Where software is very helpful is in recognising entities – all instances of a word, for example. It can also make bulk processing possible. Certain types of software are more appropriate to certain types of content – for example highly structured content where patterns tend to repeat will work will with pattern-based software.
Image recognition software is mainly used in law enforcement and commercial applications are limited. Some work has been done on extracting content from captions in videos.

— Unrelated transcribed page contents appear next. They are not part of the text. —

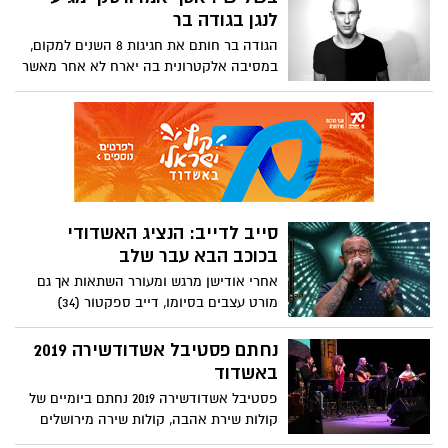
האשדודית – ספיר שאף מופיעה לראשונה
לנגן בגודה בר
בקליפ שלו (צפו כאן).
הגודה בר חותם את חגיגות 8 השנים למקום,
במסיבה אלקטרונית בה יארח לא אחר מאשר
אסף אמדורסקי שינגן ויינילים מהאוסף הפרטי
שלו – הכניסה חופשית
סייב לדייב: הנציג האשדודי
בכוכב הבא עבר שלב
אחרי אודישן מרגש ומעורר השתאות אך גם
מורט עצבים בסיומו, דייב ספקטור (34)
מאשדוד עובר לשלב הבא בתכנית ריאליטי
המוזיקה "הכוכב הבא"
נחתם פסטיבל אשדודשירה 2019
באשדוד
פסטיבל אשדודשירה 2019 נחתם ביומיים של
קולות שירת אהבה, קולות שירה מירושלים
ומחווה לשירי המשוררים העבריים הגדולים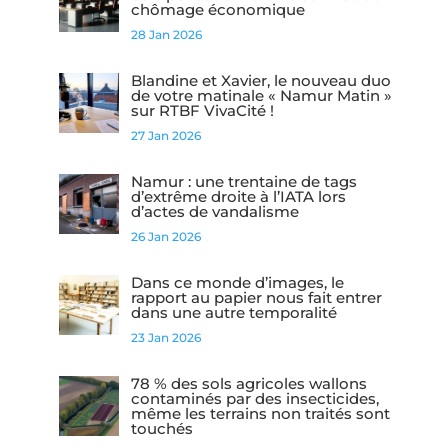
chômage économique
28 Jan 2026
Blandine et Xavier, le nouveau duo
de votre matinale « Namur Matin »
sur RTBF VivaCité !
27 Jan 2026
Namur : une trentaine de tags
d’extrême droite à l’IATA lors
d’actes de vandalisme
26 Jan 2026
Dans ce monde d’images, le
rapport au papier nous fait entrer
dans une autre temporalité
23 Jan 2026
78 % des sols agricoles wallons
contaminés par des insecticides,
même les terrains non traités sont
touchés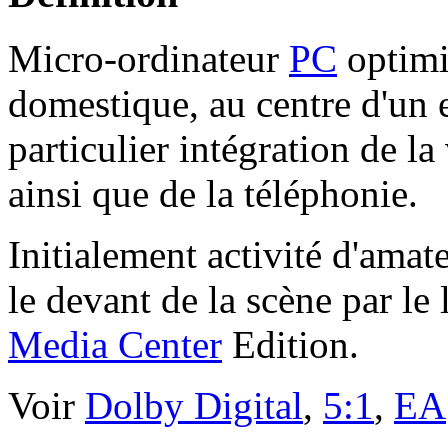
Micro-ordinateur
PC
optimi
domestique, au centre d'un
particulier intégration de l
ainsi que de la téléphonie.
Initialement activité d'amat
le devant de la scène par l
Media Center
Edition.
Voir
Dolby Digital
,
5:1
,
EA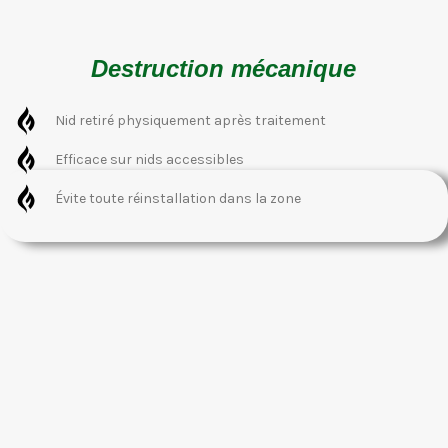
Destruction mécanique
Nid retiré physiquement après traitement
Efficace sur nids accessibles
Évite toute réinstallation dans la zone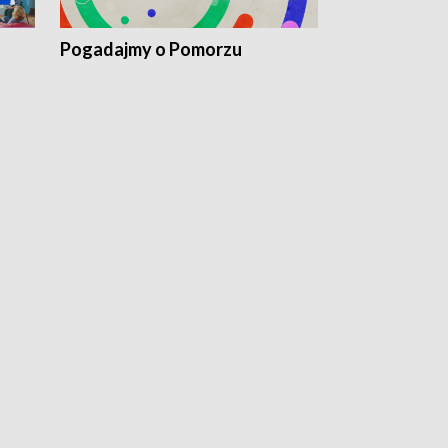
Pogadajmy o Pomorzu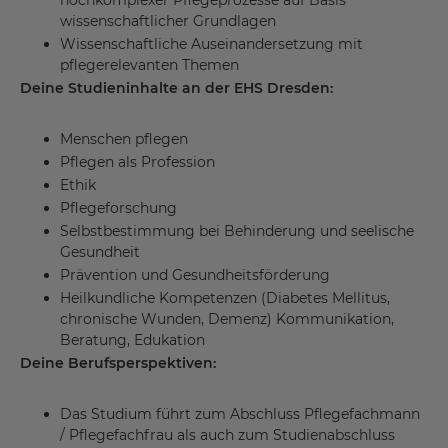
hochkomplexer Pflegeprozesse auf Basis
wissenschaftlicher Grundlagen
Wissenschaftliche Auseinandersetzung mit
pflegerelevanten Themen
Deine Studieninhalte an der EHS Dresden:
Menschen pflegen
Pflegen als Profession
Ethik
Pflegeforschung
Selbstbestimmung bei Behinderung und seelische
Gesundheit
Prävention und Gesundheitsförderung
Heilkundliche Kompetenzen (Diabetes Mellitus,
chronische Wunden, Demenz) Kommunikation,
Beratung, Edukation
Deine Berufsperspektiven:
Das Studium führt zum Abschluss Pflegefachmann
/ Pflegefachfrau als auch zum Studienabschluss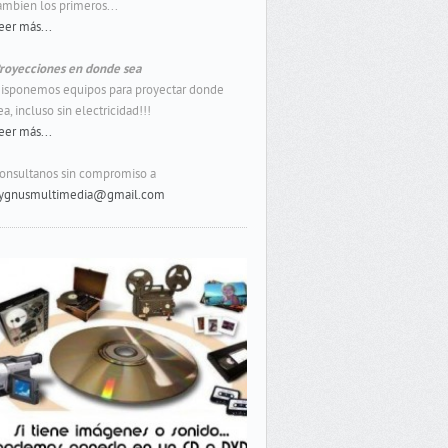
ambien los primeros...
eer más...
royecciones en donde sea
isponemos equipos para proyectar donde
ea, incluso sin electricidad!!!
eer más...
onsultanos sin compromiso a
ygnusmultimedia@gmail.com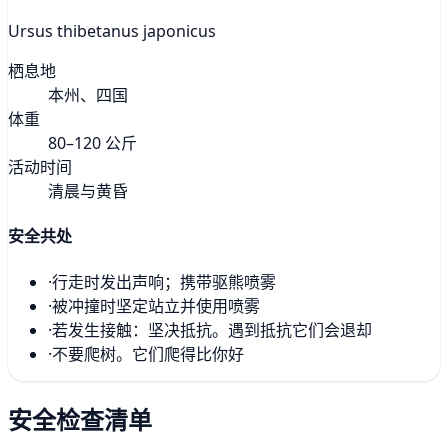
Ursus thibetanus japonicus
栖息地
本州、四国
体重
80–120 公斤
活动时间
清晨与黄昏
安全共处
·
行走时发出声响；携带驱熊喷雾
·
被冲撞时坚定站立并使用喷雾
·
若发生接触：坚决抵抗。遇到抵抗它们会退却
·
不要爬树。它们爬得比你好
安全检查清单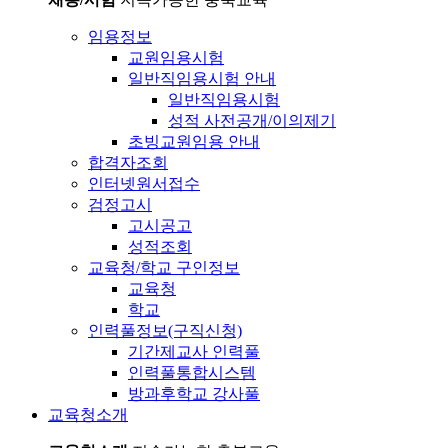
임용정보
교원임용시험
일반직임용시험 안내
일반직임용시험
성적 사전공개/이의제기
초빙교원임용 안내
합격자조회
인터넷원서접수
검정고시
고시공고
성적조회
교육청/학교 구인정보
교육청
학교
인력풀정보(구직신청)
기간제교사 인력풀
인력풀통합시스템
방과후학교 강사풀
교육청소개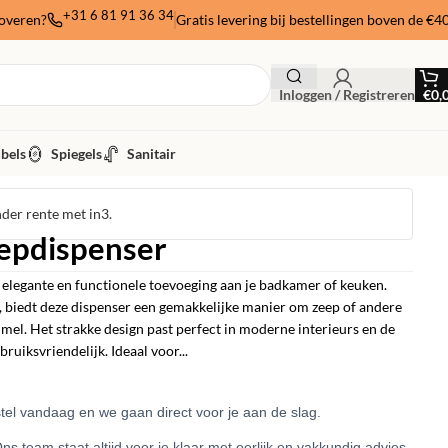
+31 6 81 91 36 34
noveren?
Gratis levering bij bestellingen boven de €4
Inloggen / Registreren
€
0,
bels
Spiegels
Sanitair
nder rente met in3.
epdispenser
elegante en functionele toevoeging aan je badkamer of keuken.
biedt deze dispenser een gemakkelijke manier om zeep of andere
mel. Het strakke design past perfect in moderne interieurs en de
ruiksvriendelijk. Ideaal voor...
el vandaag en we gaan direct voor je aan de slag.
ns team staat altijd voor je klaar met eerlijk en vakkundig advies.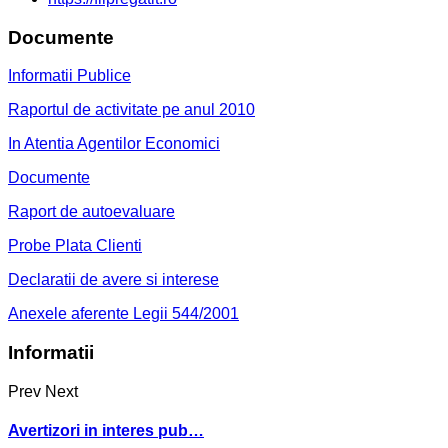
Documente
Informatii Publice
Raportul de activitate pe anul 2010
In Atentia Agentilor Economici
Documente
Raport de autoevaluare
Probe Plata Clienti
Declaratii de avere si interese
Anexele aferente Legii 544/2001
Informatii
Prev
Next
Avertizori in interes pub…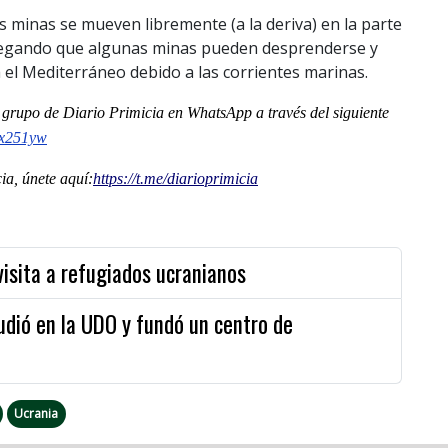
 las minas se mueven libremente (a la deriva) en la parte
agregando que algunas minas pueden desprenderse y
 el Mediterráneo debido a las corrientes marinas.
al grupo de Diario Primicia en WhatsApp a través del siguiente
Xx251yw
a, únete aquí:
https://t.me/diarioprimicia
visita a refugiados ucranianos
dió en la UDO y fundó un centro de
Ucrania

Preservation, the Archive, and the Working Library
Sue Malden Media Archive consultant, Chair of FOCAL International
Roger Roberts, Head of Cultural Facilities, RTBF
Kevin Price, Chief Operational Officer, BAFTA
BAFTA opened up its archive, which helped it to fulfil its charitable remit of providing access. Metadata is the key to communication between organisations and the outside world. In the future files will be insignificant, and rich context linked objects will be the norm.
Gaining investment for metadata projects is always difficult. Libraries tend to focus on exploitation of resources and archives on preservation, but that distinction does not necessarily remain valid in the digital world. Granularity is an issue when dealing with films, but standards have been developed to govern the use of metadata to describe scenes and clips.

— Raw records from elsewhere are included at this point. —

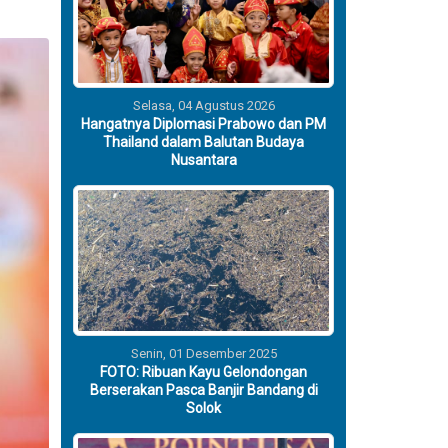
Selasa, 04 Agustus 2026
Hangatnya Diplomasi Prabowo dan PM
Thailand dalam Balutan Budaya
Nusantara
Senin, 01 Desember 2025
FOTO: Ribuan Kayu Gelondongan
Berserakan Pasca Banjir Bandang di
Solok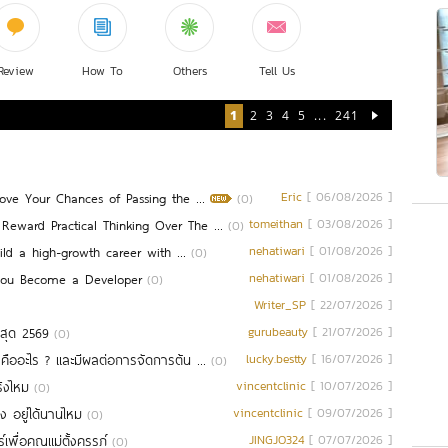
Review
How To
Others
Tell Us
1
2
3
4
5
...
241
ve Your Chances of Passing the ...
Eric
[ 06/08/2026 ]
(0)
ward Practical Thinking Over The ...
tomeithan
[ 03/08/2026 ]
(0)
ld a high-growth career with ...
nehatiwari
[ 01/08/2026 ]
(0)
You Become a Developer
nehatiwari
[ 01/08/2026 ]
(0)
Writer_SP
[ 22/07/2026 ]
ี่สุด 2569
gurubeauty
[ 21/07/2026 ]
(0)
ออะไร ? และมีผลต่อการจัดการต้น ...
lucky.bestty
[ 16/07/2026 ]
(0)
ิงไหม
vincentclinic
[ 10/07/2026 ]
(0)
าง อยู่ได้นานไหม
vincentclinic
[ 09/07/2026 ]
(0)
ื่อคุณแม่ตั้งครรภ์
JINGJO324
[ 07/07/2026 ]
(0)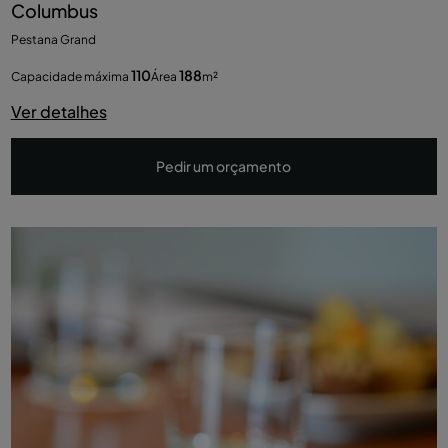
Columbus
Pestana Grand
110
188
Capacidade máxima
Área
m²
Ver detalhes
Pedir um orçamento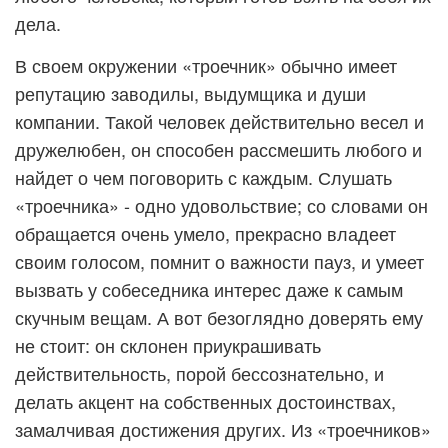
дела.
В своем окружении «троечник» обычно имеет
репутацию заводилы, выдумщика и души
компании. Такой человек действительно весел и
дружелюбен, он способен рассмешить любого и
найдет о чем поговорить с каждым. Слушать
«троечника» - одно удовольствие; со словами он
обращается очень умело, прекрасно владеет
своим голосом, помнит о важности пауз, и умеет
вызвать у собеседника интерес даже к самым
скучным вещам. А вот безоглядно доверять ему
не стоит: он склонен приукрашивать
действительность, порой бессознательно, и
делать акцент на собственных достоинствах,
замалчивая достижения других. Из «троечников»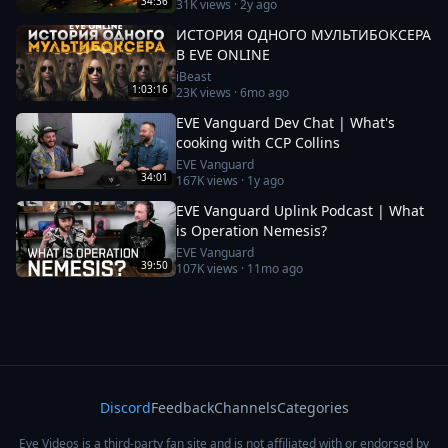
34:36
31K
views ·
2y ago
ИСТОРИЯ ОДНОГО МУЛЬТИБОКСЕРА
В EVE ONLINE
iBeast
1:03:16
23K
views ·
6mo ago
EVE Vanguard Dev Chat | What's
cooking with CCP Collins
EVE Vanguard
34:01
167K
views ·
1y ago
EVE Vanguard Uplink Podcast | What
is Operation Nemesis?
EVE Vanguard
39:50
107K
views ·
11mo ago
Discord
Feedback
Channels
Categories
Eve Videos is a third-party fan site and is not affiliated with or endorsed by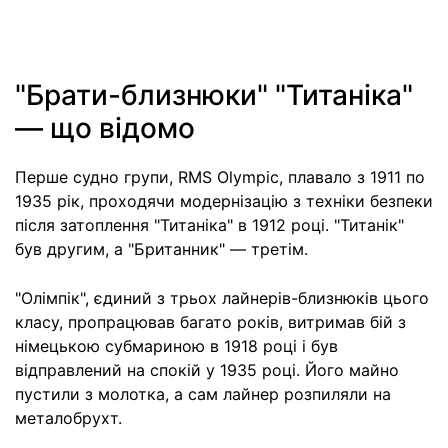
"Брати-близнюки" "Титаніка"
— що відомо
Перше судно групи, RMS Olympic, плавало з 1911 по
1935 рік, проходячи модернізацію з техніки безпеки
після затоплення "Титаніка" в 1912 році. "Титанік"
був другим, а "Британник" — третім.
"Олімпік", єдиний з трьох лайнерів-близнюків цього
класу, пропрацював багато років, витримав бій з
німецькою субмариною в 1918 році і був
відправлений на спокій у 1935 році. Його майно
пустили з молотка, а сам лайнер розпиляли на
металобрухт.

Jeremy Bentley from Smart Logic talked about Semaphore, their award winning taxonomy and classification support for the Google Appliance. Semaphore presents users with the familiar Google interface but can then suggest broader and narrower term options, or suggest similar terms if the search has returned no results, based on the underlying taxonomy.
Finnur Magnusson from Vyre described their Unify taxonomy management software, which is used by many major commercial companies to support a range of operation processes from catalogue creation and online advertising to content and records management.
Petra Tant from aDAM described their “media intelligent” digital asset management software.